As you know, all interactions with the database in SAP Commerce Cloud are performed via the ORM layer called the Persistence Layer. This layer has an API for developers so that they can perform create, read, update, and delete operations with objects using a database-agnostic language, and the Persistence Layer translates them into database queries.
This layer can detect and store changes in objects in a smart way, so objects are updated only if they have unsaved changes. This component also allows cascading updates, which help you store changes in several objects linked to each other with a single save command.
For example, if you create a new product and a new category for the product, then link the category to the product, and then save the product, the category will be created in the database automatically along with the product.
However, this mechanism has a flaw: when updates are performed in multiple threads or in a clustered environment with multiple processes, it is not concurrency-safe with the out-of-the-box setup.
The SAP Commerce Cloud platform provides optimistic locking through a version property (hjmpTS) on your persistent items. This property is automatically managed by the platform. It is incremented each time you update the item and there are no conflicts.

Conflicts happen if some other process or thread tries to update the item as well. The first attempt to submit an update wins; all the rest are rejected. This is how optimistic locking works in general, and in SAP Commerce Cloud in particular.
However, in many business scenarios, the second attempt should not be rejected automatically just because it changes the same item. This second, third, fourth, and so on attempt may bring the latest changes, which should not be ignored. The normal way is to queue these changes so that they are applied in the original order, but sequentially.
For single-node use, there is a synchronized keyword in Java. However, for a multi-server setup, it is not enough. For clustered environments, the nodes may use shared storage to keep information about which objects are locked in order to synchronize these update operations. A database or NoSQL storage may also be used for this. There are mechanisms for item update locking in MySQL and Oracle.
However, the Commerce Cloud ORM is “too smart” and performs database writes that are not directly related to the objects we change. These writes are classified as “updates,” “removes,” and “inserts.”
“Updates” are the most problematic operations. Besides the fact that we often can’t ignore concurrent updates, there are also cascaded updates that we can’t skip.
What is even more problematic is cascade updates involving relations. For example, you save a product item with changed supercategories.

Let’s say you have one category and one thousand products. All products are linked to the same category. For this, SAP Commerce Cloud creates one thousand records in the Cat2ProdRel table.

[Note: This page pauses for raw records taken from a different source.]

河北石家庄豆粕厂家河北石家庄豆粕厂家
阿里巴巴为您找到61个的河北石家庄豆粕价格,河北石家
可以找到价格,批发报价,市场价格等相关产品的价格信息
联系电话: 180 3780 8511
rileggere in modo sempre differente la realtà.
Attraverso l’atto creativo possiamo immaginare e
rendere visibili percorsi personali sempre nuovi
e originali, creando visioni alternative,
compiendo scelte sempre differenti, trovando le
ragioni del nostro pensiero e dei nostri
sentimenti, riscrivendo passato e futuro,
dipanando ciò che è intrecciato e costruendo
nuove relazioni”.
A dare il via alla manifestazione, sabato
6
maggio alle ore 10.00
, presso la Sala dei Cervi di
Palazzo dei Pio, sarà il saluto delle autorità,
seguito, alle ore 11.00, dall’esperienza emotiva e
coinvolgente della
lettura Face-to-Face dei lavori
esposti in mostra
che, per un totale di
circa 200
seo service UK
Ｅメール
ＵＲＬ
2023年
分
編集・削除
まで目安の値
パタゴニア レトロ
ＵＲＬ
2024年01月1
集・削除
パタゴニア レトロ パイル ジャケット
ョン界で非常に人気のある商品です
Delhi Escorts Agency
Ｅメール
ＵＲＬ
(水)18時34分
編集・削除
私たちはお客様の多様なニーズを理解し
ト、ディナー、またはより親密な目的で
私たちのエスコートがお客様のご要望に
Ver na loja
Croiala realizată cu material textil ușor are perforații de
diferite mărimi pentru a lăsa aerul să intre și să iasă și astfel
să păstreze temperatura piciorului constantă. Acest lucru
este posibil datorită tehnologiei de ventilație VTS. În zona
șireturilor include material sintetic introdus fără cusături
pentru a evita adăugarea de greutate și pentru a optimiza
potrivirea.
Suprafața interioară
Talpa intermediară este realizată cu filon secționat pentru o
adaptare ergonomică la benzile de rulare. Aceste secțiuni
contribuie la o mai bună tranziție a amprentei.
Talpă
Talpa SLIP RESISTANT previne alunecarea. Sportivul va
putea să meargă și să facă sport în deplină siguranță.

If you modify an existing product, and the attribute you modify is not a category, the system won’t touch the category object, so you can take care of product-related concurrency. However, if you create a new product, let’s say Product 1001, the system inserts a new item into Cat2ProdRel. This is safe because it is an insert operation, which is concurrency-safe.
However, SAP Commerce Cloud updates the last modification time for objects involved in a relation, namely Category in this example. This is because Category is a shared object. If you do 1,000 product inserts per minute, the system should also make 1,000 category updates per minute, and all these updates are basically unnecessary.
Another example is CategoryModel.setProducts(products), which triggers an update statement for each product in the set to update its last modified time.
When used in a multi-threaded or multi-process environment, it results in optimistic locking failure exception messages in the log.
Root Cause
For many-to-many relations, such as Product-to-Category, SAP Commerce Cloud updates the last modification time of both objects involved when the relation is updated. The class responsible for this is de.hybris.platform.persistence.links.jdbc.dml.relation.UnorderedRelation, or OrderedRelation for ordered relations.
Solution
The solution is simple: disable updating the last modified time for the relation. For the Product-to-Category relation, this configuration parameter is:
relation.CategoryProductRelation.markmodified=falsePossible Side Effects
Some system components, such as catalog synchronization or Solr indexing, may require the last modified time to know which items to process.